▶ [Dataset extract]:
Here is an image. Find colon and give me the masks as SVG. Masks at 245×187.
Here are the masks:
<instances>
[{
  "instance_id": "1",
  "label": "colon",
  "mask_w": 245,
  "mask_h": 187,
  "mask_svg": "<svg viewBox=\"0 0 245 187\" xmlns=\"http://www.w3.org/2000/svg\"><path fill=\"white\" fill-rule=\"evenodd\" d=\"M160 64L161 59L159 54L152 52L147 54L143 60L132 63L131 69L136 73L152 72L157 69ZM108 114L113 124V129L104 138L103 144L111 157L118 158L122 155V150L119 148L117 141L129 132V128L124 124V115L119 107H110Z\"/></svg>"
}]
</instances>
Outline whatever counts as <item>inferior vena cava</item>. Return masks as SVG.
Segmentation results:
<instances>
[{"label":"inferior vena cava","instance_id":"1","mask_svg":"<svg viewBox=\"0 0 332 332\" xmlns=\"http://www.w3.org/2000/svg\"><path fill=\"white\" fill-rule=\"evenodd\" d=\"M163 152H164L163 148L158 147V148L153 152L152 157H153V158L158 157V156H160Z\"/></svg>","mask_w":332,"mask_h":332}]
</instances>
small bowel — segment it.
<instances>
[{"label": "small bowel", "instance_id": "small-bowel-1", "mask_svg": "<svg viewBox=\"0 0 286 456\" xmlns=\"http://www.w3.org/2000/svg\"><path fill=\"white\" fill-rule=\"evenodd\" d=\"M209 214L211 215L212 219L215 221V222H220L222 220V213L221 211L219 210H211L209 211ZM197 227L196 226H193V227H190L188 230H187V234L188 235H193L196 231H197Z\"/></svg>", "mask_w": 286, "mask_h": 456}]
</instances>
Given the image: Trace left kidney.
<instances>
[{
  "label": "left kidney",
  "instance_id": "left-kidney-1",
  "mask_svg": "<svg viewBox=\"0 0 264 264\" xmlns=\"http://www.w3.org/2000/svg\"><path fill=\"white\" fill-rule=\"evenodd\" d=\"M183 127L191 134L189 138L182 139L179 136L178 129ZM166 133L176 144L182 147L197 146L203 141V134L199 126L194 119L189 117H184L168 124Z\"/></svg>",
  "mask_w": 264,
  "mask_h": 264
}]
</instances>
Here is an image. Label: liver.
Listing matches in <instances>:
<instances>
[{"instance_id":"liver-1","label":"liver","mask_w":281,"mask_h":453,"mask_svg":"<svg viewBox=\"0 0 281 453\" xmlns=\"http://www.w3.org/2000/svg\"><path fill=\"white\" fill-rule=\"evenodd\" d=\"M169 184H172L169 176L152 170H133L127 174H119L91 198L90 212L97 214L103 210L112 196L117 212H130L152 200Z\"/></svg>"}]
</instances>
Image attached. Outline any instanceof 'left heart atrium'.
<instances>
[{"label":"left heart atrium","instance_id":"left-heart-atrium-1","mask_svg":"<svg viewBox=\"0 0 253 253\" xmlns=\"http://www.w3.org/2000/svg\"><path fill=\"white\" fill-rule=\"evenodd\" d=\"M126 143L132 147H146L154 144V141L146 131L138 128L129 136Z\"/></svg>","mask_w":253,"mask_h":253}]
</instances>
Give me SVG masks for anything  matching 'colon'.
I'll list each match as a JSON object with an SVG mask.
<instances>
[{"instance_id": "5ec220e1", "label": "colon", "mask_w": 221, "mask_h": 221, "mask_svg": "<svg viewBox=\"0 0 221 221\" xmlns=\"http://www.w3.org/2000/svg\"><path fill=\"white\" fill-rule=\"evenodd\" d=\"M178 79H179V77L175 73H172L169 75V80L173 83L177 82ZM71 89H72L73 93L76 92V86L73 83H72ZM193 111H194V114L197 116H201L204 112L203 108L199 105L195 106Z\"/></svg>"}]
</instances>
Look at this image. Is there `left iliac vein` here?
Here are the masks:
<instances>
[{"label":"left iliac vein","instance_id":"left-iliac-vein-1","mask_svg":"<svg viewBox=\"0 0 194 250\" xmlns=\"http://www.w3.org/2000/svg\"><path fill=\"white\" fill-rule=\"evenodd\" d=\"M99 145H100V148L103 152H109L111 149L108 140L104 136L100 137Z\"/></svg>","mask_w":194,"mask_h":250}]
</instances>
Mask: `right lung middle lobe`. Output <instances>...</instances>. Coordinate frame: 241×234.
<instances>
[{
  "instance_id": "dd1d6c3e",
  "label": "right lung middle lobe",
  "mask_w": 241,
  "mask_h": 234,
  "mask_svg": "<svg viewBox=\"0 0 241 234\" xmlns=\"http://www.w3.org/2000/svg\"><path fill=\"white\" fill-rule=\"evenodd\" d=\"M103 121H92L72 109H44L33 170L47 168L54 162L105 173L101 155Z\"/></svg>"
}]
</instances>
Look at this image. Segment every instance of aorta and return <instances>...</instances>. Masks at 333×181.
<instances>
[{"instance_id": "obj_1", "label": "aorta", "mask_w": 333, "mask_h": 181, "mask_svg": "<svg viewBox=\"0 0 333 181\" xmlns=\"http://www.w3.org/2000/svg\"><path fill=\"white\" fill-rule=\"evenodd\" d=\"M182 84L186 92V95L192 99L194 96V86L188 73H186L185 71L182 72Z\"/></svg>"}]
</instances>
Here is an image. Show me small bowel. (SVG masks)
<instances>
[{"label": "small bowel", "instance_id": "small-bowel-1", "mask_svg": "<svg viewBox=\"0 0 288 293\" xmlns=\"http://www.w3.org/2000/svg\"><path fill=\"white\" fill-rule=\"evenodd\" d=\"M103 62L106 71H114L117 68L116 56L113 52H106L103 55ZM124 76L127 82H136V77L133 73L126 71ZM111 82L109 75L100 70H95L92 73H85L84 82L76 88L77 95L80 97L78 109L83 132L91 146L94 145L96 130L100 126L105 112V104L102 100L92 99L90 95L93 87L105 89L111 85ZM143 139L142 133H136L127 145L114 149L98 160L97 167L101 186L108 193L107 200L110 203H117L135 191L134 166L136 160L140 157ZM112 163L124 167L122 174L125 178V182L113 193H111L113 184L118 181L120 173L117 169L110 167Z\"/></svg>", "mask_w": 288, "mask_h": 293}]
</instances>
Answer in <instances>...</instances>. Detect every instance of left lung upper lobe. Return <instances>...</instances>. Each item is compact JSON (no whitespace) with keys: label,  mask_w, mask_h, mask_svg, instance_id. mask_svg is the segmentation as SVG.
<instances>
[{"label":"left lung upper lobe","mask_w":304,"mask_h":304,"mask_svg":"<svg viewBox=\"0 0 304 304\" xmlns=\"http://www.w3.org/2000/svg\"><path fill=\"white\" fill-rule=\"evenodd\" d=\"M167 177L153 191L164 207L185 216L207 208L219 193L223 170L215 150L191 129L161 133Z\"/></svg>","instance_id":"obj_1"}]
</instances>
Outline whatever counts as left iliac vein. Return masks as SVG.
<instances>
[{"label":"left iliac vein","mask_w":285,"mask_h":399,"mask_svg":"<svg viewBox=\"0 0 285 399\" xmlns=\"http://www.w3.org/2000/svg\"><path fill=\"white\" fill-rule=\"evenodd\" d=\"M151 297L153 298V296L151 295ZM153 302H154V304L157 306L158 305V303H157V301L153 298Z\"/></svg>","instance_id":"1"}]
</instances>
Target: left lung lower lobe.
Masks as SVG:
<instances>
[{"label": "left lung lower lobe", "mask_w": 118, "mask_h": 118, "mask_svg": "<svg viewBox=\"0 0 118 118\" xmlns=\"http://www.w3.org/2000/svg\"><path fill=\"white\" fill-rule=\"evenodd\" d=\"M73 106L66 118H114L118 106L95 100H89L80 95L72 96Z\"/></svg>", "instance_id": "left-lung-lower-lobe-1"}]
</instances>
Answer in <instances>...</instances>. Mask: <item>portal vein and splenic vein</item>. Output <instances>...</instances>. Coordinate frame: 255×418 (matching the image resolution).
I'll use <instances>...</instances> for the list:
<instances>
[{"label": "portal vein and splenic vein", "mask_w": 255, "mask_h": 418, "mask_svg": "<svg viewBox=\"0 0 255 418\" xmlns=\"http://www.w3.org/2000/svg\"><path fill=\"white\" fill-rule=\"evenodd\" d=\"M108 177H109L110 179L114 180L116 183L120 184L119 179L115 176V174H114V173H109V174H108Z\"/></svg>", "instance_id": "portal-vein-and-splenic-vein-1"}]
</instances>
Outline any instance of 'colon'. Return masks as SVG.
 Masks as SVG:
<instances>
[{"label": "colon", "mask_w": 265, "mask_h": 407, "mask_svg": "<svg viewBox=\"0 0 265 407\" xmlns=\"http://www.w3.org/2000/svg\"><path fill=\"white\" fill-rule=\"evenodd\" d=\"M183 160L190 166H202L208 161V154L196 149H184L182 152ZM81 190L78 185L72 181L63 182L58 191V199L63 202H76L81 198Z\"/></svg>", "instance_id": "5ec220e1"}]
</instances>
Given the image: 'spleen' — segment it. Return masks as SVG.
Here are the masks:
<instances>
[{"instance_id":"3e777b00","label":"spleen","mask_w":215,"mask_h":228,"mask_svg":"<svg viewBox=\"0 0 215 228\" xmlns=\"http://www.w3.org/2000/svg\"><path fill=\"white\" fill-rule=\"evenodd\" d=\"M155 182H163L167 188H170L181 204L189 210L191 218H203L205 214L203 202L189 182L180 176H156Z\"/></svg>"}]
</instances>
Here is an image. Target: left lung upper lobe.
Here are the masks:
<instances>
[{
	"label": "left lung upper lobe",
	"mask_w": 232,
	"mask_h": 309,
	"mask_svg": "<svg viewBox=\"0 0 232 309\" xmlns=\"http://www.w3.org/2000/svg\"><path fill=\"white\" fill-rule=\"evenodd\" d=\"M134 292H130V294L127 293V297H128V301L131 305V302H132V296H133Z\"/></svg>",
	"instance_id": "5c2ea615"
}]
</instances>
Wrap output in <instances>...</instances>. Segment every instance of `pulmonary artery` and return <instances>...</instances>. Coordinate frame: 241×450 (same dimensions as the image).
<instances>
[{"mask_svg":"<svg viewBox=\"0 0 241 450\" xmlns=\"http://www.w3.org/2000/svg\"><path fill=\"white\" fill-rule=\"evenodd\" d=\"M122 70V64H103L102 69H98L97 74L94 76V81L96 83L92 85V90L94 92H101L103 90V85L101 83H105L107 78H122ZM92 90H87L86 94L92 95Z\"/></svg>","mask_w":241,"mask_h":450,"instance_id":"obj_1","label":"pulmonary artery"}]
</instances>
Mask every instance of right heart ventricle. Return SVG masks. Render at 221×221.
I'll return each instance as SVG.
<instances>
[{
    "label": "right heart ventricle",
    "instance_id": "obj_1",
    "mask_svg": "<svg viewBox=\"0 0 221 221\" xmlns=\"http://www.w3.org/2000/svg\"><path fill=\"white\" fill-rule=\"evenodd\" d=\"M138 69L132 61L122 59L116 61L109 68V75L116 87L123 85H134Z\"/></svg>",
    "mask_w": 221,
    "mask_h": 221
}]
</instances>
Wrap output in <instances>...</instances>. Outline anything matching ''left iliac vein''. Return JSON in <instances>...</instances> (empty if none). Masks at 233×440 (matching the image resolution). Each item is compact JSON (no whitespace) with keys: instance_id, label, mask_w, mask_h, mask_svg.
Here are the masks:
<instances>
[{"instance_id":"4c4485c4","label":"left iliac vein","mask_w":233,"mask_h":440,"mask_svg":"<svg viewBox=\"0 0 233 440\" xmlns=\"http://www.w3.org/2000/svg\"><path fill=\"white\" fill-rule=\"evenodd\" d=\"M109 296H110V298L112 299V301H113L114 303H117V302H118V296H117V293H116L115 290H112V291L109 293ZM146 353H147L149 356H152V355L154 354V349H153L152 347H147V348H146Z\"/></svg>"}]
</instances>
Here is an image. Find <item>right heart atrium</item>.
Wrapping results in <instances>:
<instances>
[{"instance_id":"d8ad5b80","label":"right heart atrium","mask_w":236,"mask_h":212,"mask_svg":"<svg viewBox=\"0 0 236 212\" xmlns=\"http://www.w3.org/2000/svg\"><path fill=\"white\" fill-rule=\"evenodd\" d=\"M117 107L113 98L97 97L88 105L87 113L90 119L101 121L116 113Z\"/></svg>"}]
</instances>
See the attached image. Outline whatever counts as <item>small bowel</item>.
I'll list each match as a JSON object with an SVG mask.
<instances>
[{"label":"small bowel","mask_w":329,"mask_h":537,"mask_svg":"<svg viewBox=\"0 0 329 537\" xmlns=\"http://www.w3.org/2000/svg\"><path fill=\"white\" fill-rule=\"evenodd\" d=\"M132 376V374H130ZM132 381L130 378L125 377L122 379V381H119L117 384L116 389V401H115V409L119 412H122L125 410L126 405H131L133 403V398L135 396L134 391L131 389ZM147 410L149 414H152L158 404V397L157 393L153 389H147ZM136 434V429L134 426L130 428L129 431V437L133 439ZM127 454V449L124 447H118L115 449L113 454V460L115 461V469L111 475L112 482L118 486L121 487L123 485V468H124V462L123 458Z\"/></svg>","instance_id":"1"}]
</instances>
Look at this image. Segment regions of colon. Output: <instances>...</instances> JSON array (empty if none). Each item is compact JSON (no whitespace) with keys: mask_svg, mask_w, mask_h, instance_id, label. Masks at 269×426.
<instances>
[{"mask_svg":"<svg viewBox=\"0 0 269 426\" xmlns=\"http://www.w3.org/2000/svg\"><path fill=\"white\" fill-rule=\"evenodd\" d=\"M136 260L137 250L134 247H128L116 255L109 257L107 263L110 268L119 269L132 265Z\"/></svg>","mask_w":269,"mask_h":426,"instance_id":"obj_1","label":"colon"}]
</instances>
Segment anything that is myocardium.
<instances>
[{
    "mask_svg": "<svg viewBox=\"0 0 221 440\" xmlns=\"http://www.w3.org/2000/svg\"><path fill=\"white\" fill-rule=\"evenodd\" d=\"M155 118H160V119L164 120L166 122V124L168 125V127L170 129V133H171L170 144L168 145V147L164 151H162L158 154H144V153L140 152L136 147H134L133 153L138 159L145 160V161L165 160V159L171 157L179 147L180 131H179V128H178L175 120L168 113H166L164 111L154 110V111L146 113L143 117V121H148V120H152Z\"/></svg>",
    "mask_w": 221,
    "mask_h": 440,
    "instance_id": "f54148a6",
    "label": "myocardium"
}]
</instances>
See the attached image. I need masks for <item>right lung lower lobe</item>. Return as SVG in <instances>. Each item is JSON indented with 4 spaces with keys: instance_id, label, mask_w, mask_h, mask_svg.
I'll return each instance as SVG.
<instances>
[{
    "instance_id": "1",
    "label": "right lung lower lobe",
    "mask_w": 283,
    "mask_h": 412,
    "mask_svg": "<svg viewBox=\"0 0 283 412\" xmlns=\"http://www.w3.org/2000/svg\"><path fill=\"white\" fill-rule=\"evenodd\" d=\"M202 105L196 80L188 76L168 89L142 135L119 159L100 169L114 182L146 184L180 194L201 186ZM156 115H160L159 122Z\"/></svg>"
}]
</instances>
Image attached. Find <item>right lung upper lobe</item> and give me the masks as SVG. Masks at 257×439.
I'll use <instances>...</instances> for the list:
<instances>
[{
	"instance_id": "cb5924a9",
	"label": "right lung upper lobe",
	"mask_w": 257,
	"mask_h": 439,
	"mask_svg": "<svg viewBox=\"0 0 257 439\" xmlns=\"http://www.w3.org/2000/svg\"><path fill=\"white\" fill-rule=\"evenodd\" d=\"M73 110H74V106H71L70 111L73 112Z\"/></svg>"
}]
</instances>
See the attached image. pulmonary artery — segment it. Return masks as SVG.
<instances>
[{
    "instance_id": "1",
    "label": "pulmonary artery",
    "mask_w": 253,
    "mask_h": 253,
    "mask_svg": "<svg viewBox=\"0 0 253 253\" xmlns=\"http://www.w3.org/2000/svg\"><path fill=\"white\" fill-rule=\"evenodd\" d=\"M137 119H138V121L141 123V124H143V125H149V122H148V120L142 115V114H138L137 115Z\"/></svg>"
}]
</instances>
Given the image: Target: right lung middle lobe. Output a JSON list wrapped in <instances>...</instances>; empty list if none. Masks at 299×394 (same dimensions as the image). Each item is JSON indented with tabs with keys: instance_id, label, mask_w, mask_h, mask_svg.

▶ [Exercise objective]: Copy out, word for word, only the lines from the one with "See the attached image. pulmonary" through the last line of the material above.

▶ [Written answer]:
See the attached image. pulmonary artery — segment it. Return masks as SVG.
<instances>
[{
    "instance_id": "1",
    "label": "pulmonary artery",
    "mask_w": 253,
    "mask_h": 253,
    "mask_svg": "<svg viewBox=\"0 0 253 253\" xmlns=\"http://www.w3.org/2000/svg\"><path fill=\"white\" fill-rule=\"evenodd\" d=\"M137 119H138V121L141 123V124H143V125H149V122H148V120L142 115V114H138L137 115Z\"/></svg>"
}]
</instances>
Given the image: Target: right lung middle lobe. Output a JSON list wrapped in <instances>...</instances>; empty list if none. Masks at 299×394 (same dimensions as the image). Each item is JSON indented with tabs with keys: instance_id, label, mask_w, mask_h, mask_svg.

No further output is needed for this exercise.